Professor Nick Duffield
Texas A&M University

Chaired by
Dr TAN Kian Lee, Shaw Senior Professor, School of Computing

  06 Nov 2017 Monday, 10:30 AM to 12:00 PM

 Executive Classroom, COM2-04-02


Sampling is a powerful approach to reduce Big Data to Small Data, relieving storage and enabling faster query response when an approximate answer suffices. The focus of this talk is a cost-based formulation for data reduction that allows flexible expression of query goals, and weights sampling to minimize information loss for a given space constraint. This approach was motivated by problems in streaming traffic measurements in ISPs. We describe some new applications for subgraph estimation in massive graph streaming data, for both query execution on stored transactional data, and construction of reference samples for retrospective queries. We establish a framework for unbiased estimation of the cardinality of arbitrary sets of subgraphs, together with estimates for their variance. The result hinges on a Martingale formulation of weighted priority sampling that establishes unbiasedness for edge-product form estimators, and that enables us to disjoin the sampling and estimation steps. This property enables execution in billion scale graphs with comparable accuracy to existing approaches in significantly smaller memory.

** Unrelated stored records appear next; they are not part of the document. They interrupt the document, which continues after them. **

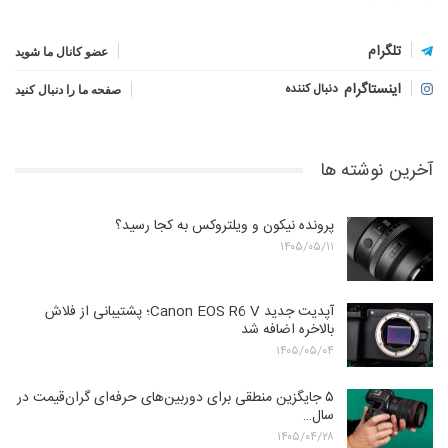
تلگرام
عضو کانال ما شوید
اینستاگرام
دنبال کننده
صفحه ما را دنبال کنید
آخرین نوشته ها
پرونده نیکون و ویلتروکس به کجا رسید؟
۱۴۰۵/۰۵/۱۱
آپدیت جدید Canon EOS R6 V؛ پشتیبانی از فلاش
بالاخره اضافه شد
۱۴۰۵/۰۵/۰۴
۵ جایگزین منطقی برای دوربین‌های حرفه‌ای گران‌قیمت در
سال…
۱۴۰۵/۰۴/۲۸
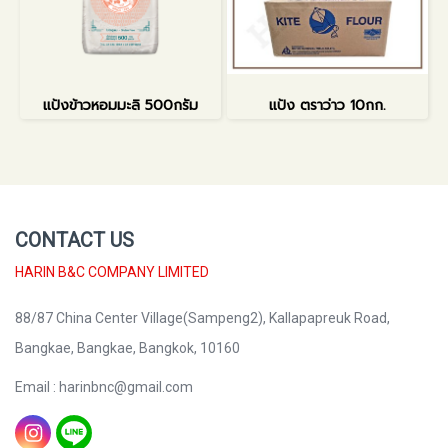
แป้งข้าวหอมมะลิ 500กรัม
แป้ง ตราว่าว 10กก.
CONTACT US
HARIN B&C COMPANY LIMITED
88/87 China Center Village(Sampeng2), Kallapapreuk Road,
Bangkae, Bangkae, Bangkok, 10160
Email : harinbnc@gmail.com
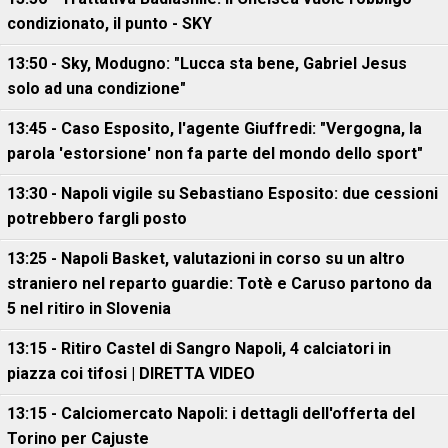
condizionato, il punto - SKY
13:50 - Sky, Modugno: "Lucca sta bene, Gabriel Jesus
solo ad una condizione"
13:45 - Caso Esposito, l'agente Giuffredi: "Vergogna, la
parola 'estorsione' non fa parte del mondo dello sport"
13:30 - Napoli vigile su Sebastiano Esposito: due cessioni
potrebbero fargli posto
13:25 - Napoli Basket, valutazioni in corso su un altro
straniero nel reparto guardie: Totè e Caruso partono da
5 nel ritiro in Slovenia
13:15 - Ritiro Castel di Sangro Napoli, 4 calciatori in
piazza coi tifosi | DIRETTA VIDEO
13:15 - Calciomercato Napoli: i dettagli dell'offerta del
Torino per Cajuste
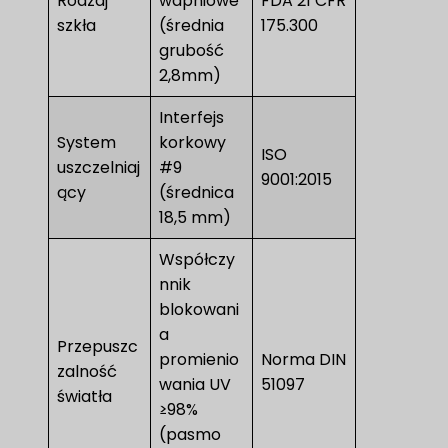
Rodzaj
wapniowe
FDA 21 CFR
szkła
(średnia
175.300
grubość
2,8mm)
Interfejs
System
korkowy
ISO
uszczelniaj
#9
9001:2015
ący
(średnica
18,5 mm)
Współczy
nnik
blokowani
a
Przepuszc
promienio
Norma DIN
zalność
wania UV
51097
światła
≥98%
(pasmo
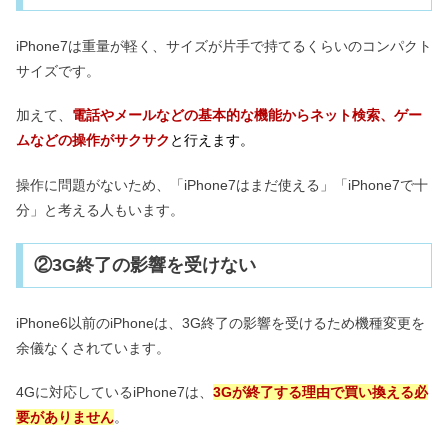
iPhone7は重量が軽く、サイズが片手で持てるくらいのコンパクト
サイズです。
加えて、
電話やメールなどの基本的な機能からネット検索、ゲー
ムなどの操作がサクサク
と行えます。
操作に問題がないため、「iPhone7はまだ使える」「iPhone7で十
分」と考える人もいます。
②3G終了の影響を受けない
iPhone6以前のiPhoneは、3G終了の影響を受けるため機種変更を
余儀なくされています。
4Gに対応しているiPhone7は、
3Gが終了する理由で買い換える必
要がありません
。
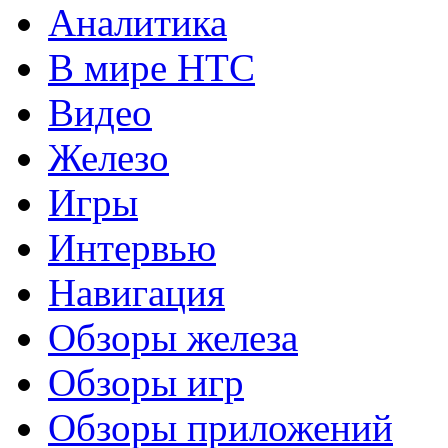
Аналитика
В мире HTC
Видео
Железо
Игры
Интервью
Навигация
Обзоры железа
Обзоры игр
Обзоры приложений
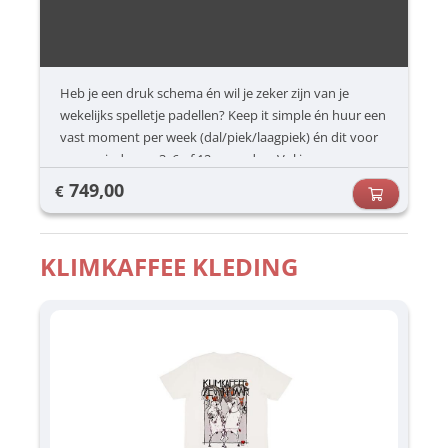
Heb je een druk schema én wil je zeker zijn van je
wekelijks spelletje padellen? Keep it simple én huur een
vast moment per week (dal/piek/laagpiek) én dit voor
een periode van 3, 6 of 12 maanden. Vul jouw
voorkeuren in (dag/uur) en dan zorgen wij voor de rest.
749,00
€
KLIMKAFFEE KLEDING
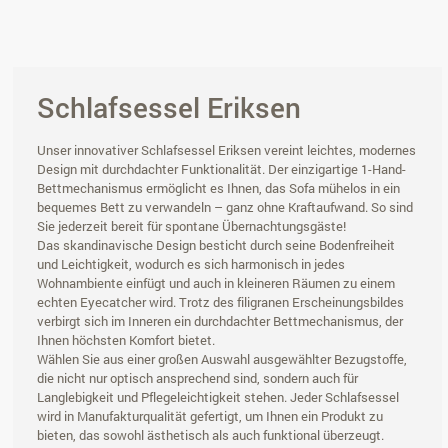
Schlafsessel Eriksen
Unser innovativer Schlafsessel Eriksen vereint leichtes, modernes
Design mit durchdachter Funktionalität. Der einzigartige 1-Hand-
Bettmechanismus ermöglicht es Ihnen, das Sofa mühelos in ein
bequemes Bett zu verwandeln – ganz ohne Kraftaufwand. So sind
Sie jederzeit bereit für spontane Übernachtungsgäste!
Das skandinavische Design besticht durch seine Bodenfreiheit
und Leichtigkeit, wodurch es sich harmonisch in jedes
Wohnambiente einfügt und auch in kleineren Räumen zu einem
echten Eyecatcher wird. Trotz des filigranen Erscheinungsbildes
verbirgt sich im Inneren ein durchdachter Bettmechanismus, der
Ihnen höchsten Komfort bietet.
Wählen Sie aus einer großen Auswahl ausgewählter Bezugstoffe,
die nicht nur optisch ansprechend sind, sondern auch für
Langlebigkeit und Pflegeleichtigkeit stehen. Jeder Schlafsessel
wird in Manufakturqualität gefertigt, um Ihnen ein Produkt zu
bieten, das sowohl ästhetisch als auch funktional überzeugt.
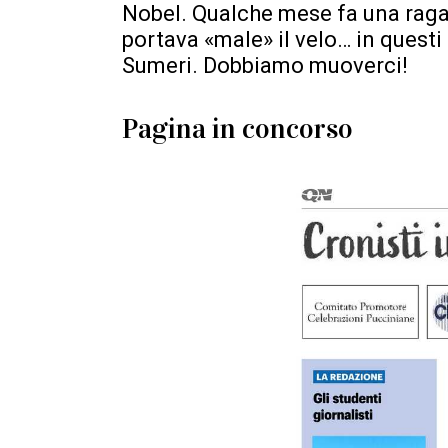
Nobel. Qualche mese fa una raga
portava «male» il velo… in quest
Sumeri. Dobbiamo muoverci!
Pagina in concorso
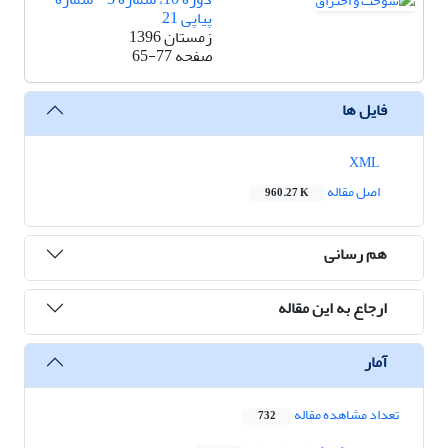
پیاپی 21
زمستان 1396
صفحه
65-77
فایل ها
XML
اصل مقاله
960.27 K
هم رسانی
ارجاع به این مقاله
آمار
تعداد مشاهده مقاله
732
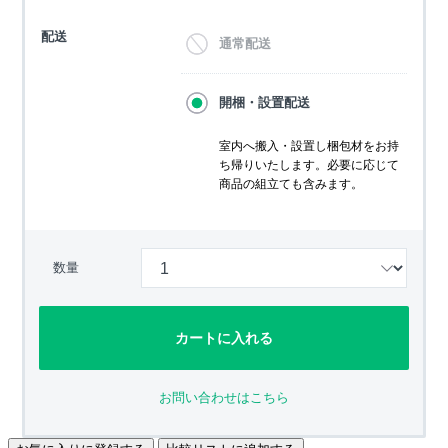
配送
通常配送
開梱・設置配送
室内へ搬入・設置し梱包材をお持
ち帰りいたします。必要に応じて
商品の組立ても含みます。
数量
カートに入れる
お問い合わせはこちら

Nick Duffield ( http://nickduffield.net/work ) is a Professor in the Department of Electrical and Computer Engineering at Texas A&M University, and Director of the Texas A&M Engineering Big Data Initiative. From 1995 until 2013 he worked at AT&T Labs-Research, Florham Park, NJ, where he was a Distinguished Member of Technical Staff and an AT&T Fellow. He obtained a PhD in Mathematical Physics from the University of London, and the BA and MMath from the University of Cambridge, UK. His research focuses on the foundations and applications of Data Science and Computer Networking, including graph streaming, rough path analysis, network measurement and resilience, transportation, and hydrology. He is Chief Editor for Big Data at Frontiers in ICT and an Editor-at-Large for the IEEE/ACM Transactions on Networking. Dr. Duffield is an IEEE Fellow, an IET Fellow, a member of the Board of Directors of ACM Sigmetrics, and was a co-recipient of the ACM Sigmetrics Test of Time Award in 2012 and 2013. His research is supported by awards from NSF, DARPA, Google and Intel.